[[ Source information, beginning ]]
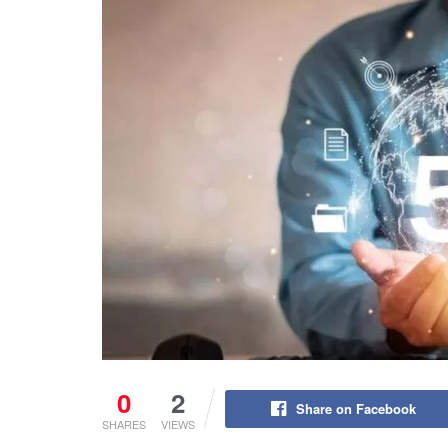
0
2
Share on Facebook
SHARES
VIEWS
[[ Source information, end ]]
[[ Source information, beginning ]]
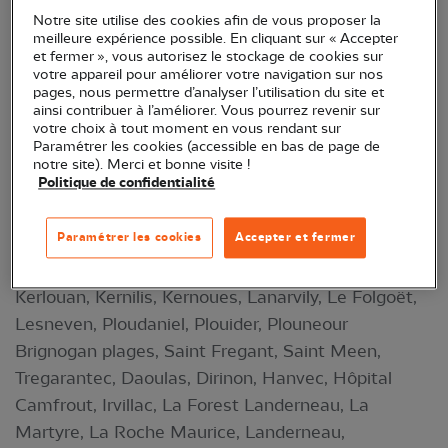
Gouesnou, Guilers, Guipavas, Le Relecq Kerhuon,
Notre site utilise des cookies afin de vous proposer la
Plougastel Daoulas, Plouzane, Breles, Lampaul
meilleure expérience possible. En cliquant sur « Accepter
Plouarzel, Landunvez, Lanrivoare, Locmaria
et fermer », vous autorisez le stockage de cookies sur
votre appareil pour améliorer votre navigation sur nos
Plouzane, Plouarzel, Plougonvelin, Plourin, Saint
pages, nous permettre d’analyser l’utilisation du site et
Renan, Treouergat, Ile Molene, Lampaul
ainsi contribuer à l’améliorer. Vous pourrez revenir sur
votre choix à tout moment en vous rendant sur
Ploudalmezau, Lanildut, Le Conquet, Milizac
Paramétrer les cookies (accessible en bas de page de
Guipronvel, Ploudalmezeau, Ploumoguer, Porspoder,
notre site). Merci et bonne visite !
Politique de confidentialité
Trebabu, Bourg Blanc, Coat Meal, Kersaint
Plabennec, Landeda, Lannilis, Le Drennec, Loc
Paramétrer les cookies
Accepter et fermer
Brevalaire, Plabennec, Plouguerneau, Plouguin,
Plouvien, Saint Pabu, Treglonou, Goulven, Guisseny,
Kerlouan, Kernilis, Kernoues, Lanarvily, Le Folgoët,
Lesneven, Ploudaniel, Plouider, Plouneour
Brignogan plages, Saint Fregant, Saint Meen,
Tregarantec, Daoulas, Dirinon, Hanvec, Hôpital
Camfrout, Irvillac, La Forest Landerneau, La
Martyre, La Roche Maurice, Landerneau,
[[ Source information, end ]]
Among the lines of the material, find those that hold the word "Accepter" and copy them.

# Answer space:
meilleure expérience possible. En cliquant sur « Accepter
Accepter et fermer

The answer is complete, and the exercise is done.